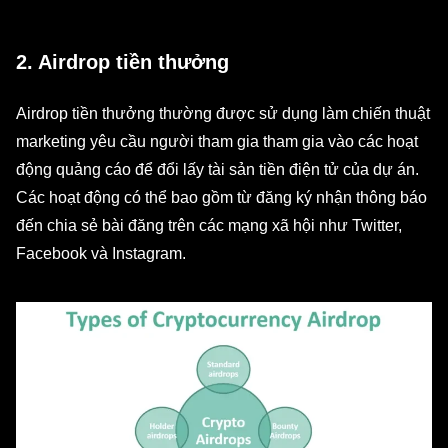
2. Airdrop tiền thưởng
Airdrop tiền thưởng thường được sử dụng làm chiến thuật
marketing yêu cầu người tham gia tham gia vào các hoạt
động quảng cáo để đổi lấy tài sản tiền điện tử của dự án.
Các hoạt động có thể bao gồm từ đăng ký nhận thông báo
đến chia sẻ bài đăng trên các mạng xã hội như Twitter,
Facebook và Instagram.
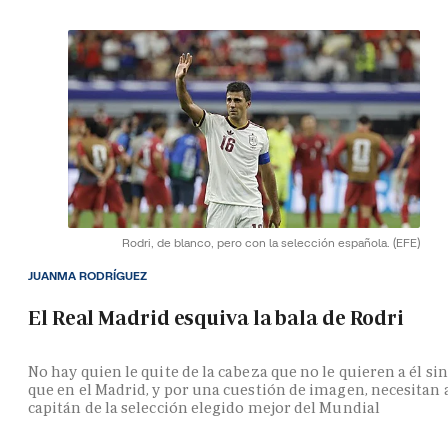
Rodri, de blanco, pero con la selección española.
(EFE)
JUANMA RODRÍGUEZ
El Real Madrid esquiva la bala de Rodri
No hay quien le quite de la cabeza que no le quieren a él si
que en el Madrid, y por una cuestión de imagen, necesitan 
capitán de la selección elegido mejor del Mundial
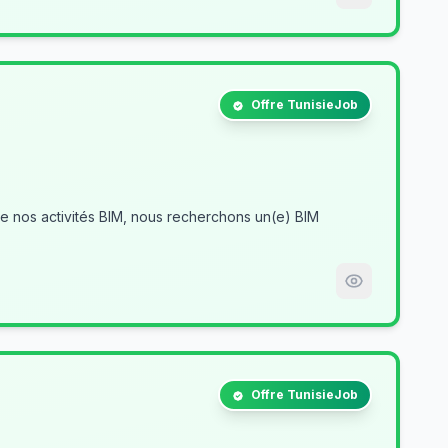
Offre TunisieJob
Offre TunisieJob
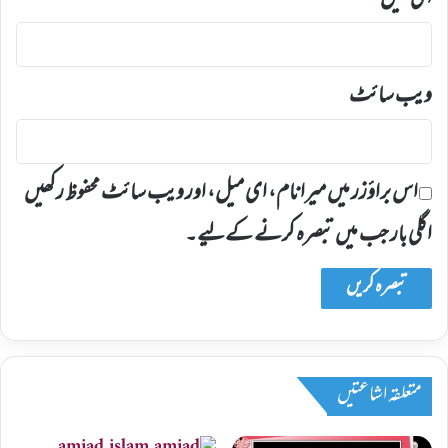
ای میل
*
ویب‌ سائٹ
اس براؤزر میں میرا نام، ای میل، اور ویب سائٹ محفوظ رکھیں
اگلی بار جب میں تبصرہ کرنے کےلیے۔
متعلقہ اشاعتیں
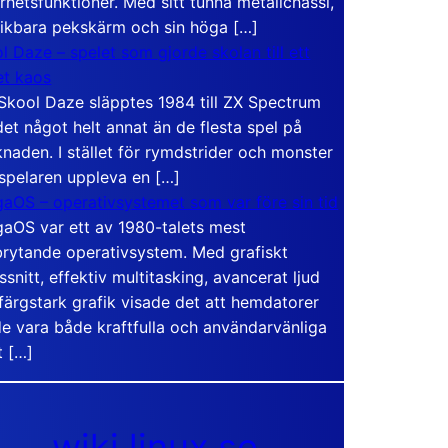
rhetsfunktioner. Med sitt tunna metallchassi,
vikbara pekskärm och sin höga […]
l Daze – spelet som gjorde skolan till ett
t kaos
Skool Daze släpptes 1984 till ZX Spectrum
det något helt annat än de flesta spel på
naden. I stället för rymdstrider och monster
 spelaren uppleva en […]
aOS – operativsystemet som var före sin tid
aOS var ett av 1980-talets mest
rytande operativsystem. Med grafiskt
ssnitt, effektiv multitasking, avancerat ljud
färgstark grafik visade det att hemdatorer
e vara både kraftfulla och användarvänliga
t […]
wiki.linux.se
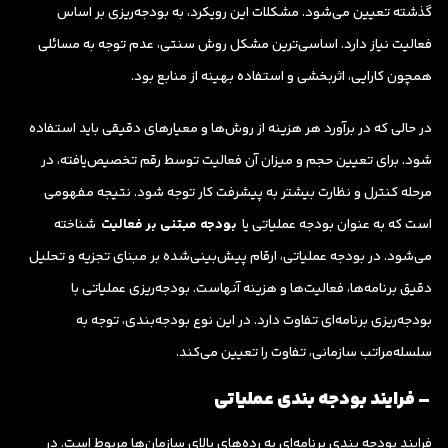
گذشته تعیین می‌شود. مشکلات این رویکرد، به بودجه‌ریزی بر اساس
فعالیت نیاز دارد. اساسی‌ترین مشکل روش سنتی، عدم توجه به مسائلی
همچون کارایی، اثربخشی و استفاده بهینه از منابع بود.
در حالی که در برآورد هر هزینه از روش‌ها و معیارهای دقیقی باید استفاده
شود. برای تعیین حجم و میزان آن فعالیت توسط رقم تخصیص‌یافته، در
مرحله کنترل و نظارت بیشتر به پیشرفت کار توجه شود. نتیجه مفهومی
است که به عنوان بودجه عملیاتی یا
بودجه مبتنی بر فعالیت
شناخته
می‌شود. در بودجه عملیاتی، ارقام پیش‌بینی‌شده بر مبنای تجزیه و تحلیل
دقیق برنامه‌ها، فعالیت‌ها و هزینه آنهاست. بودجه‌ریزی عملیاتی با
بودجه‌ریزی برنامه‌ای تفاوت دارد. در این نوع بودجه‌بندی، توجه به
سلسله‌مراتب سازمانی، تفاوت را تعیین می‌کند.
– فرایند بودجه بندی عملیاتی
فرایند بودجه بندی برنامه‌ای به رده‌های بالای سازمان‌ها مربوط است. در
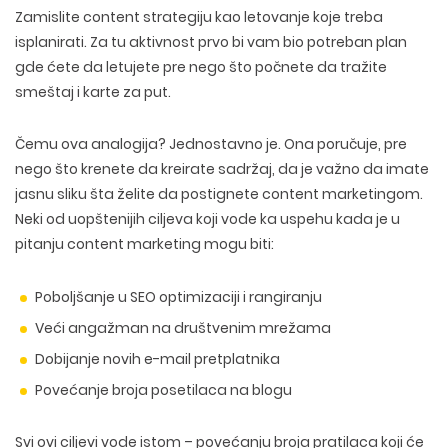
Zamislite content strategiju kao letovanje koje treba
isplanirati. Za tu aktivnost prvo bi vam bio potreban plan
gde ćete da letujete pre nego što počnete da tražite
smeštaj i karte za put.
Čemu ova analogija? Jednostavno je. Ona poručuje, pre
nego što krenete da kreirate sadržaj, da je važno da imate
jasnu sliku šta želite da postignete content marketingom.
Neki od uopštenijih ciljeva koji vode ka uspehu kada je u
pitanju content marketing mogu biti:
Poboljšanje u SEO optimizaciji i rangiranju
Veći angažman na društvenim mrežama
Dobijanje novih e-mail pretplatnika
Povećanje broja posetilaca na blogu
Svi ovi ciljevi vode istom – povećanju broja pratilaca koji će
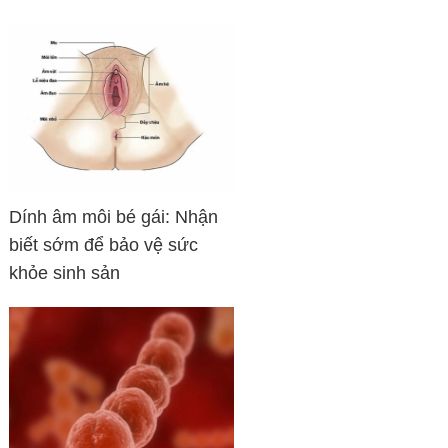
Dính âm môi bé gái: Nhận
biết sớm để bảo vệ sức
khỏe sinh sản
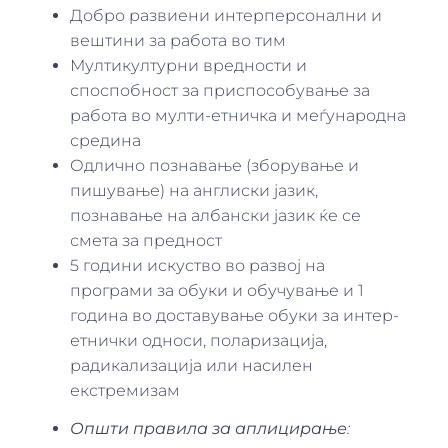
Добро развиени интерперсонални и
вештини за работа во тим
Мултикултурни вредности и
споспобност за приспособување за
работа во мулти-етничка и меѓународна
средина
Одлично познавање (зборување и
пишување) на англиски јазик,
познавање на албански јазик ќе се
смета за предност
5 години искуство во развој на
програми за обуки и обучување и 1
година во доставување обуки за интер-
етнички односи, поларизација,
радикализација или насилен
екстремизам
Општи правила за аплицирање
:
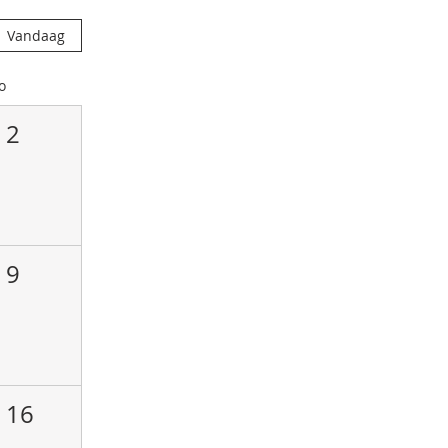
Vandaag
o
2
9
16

────────────────────────────────────────

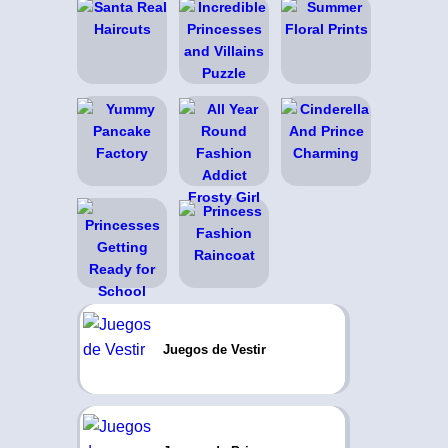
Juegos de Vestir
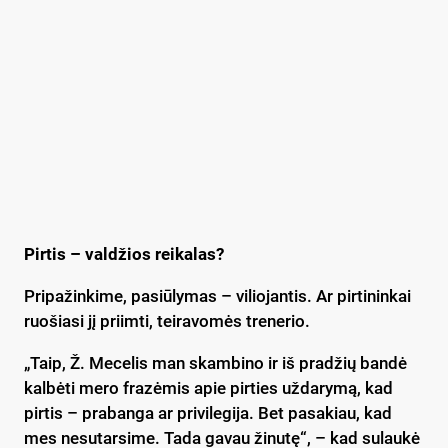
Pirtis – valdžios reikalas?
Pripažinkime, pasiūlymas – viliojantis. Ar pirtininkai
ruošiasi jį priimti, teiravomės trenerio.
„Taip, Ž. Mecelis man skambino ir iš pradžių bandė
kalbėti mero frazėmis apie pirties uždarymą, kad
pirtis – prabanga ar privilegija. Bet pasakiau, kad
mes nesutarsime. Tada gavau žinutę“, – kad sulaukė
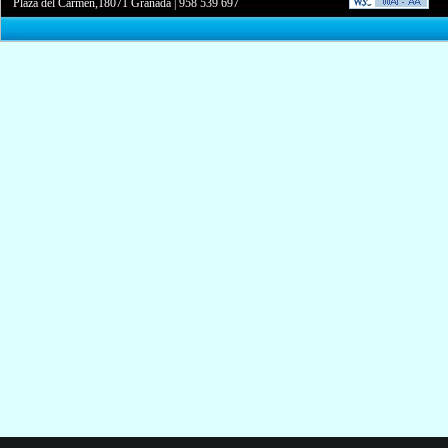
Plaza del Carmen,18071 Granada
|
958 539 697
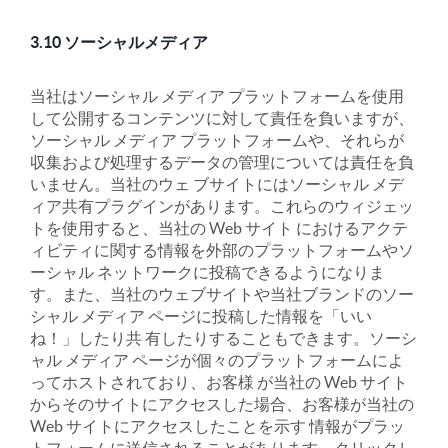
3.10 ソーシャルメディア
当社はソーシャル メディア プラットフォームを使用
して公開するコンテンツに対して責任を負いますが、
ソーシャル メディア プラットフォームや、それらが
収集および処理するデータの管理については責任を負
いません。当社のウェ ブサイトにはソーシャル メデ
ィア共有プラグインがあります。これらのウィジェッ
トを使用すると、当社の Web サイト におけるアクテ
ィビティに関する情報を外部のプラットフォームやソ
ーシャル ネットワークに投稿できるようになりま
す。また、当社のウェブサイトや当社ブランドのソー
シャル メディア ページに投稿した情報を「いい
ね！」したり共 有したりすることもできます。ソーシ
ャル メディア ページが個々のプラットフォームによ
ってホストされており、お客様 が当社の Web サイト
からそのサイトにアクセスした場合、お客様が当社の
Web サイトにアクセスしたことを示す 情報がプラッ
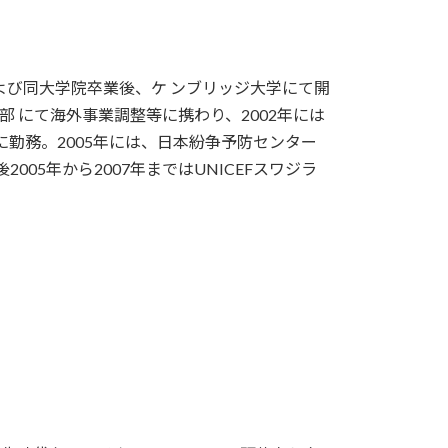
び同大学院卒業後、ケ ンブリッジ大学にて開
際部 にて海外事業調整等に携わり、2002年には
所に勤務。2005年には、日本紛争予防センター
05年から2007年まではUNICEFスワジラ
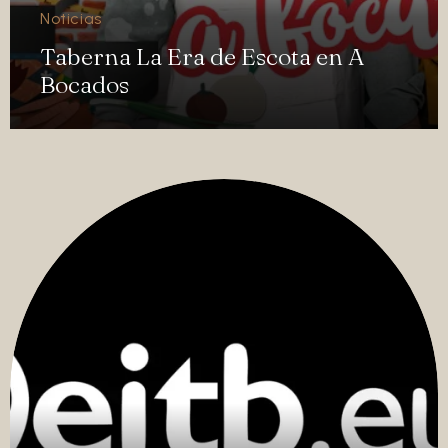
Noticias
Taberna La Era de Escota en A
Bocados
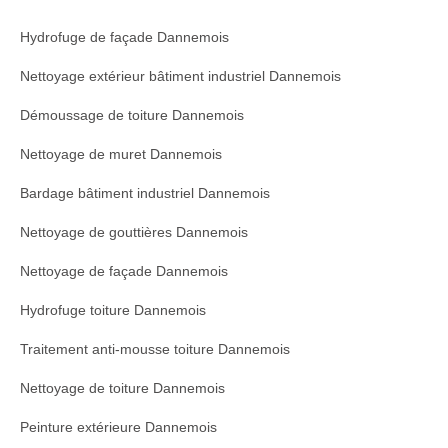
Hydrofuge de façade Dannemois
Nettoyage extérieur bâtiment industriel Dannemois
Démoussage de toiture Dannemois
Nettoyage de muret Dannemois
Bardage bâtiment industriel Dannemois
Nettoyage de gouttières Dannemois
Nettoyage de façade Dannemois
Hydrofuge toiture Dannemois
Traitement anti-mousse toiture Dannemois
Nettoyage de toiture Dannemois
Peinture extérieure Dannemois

────────────────────────────────────────

Reproduce exactly the lines of the records above from the one with "l Daze – spelet som gjorde skolan till ett" to the one with "aOS – operativsystemet som var före sin tid", both included, and leave out everything else.

*Completed exercise*:
l Daze – spelet som gjorde skolan till ett
t kaos
Skool Daze släpptes 1984 till ZX Spectrum
det något helt annat än de flesta spel på
naden. I stället för rymdstrider och monster
 spelaren uppleva en […]
aOS – operativsystemet som var före sin tid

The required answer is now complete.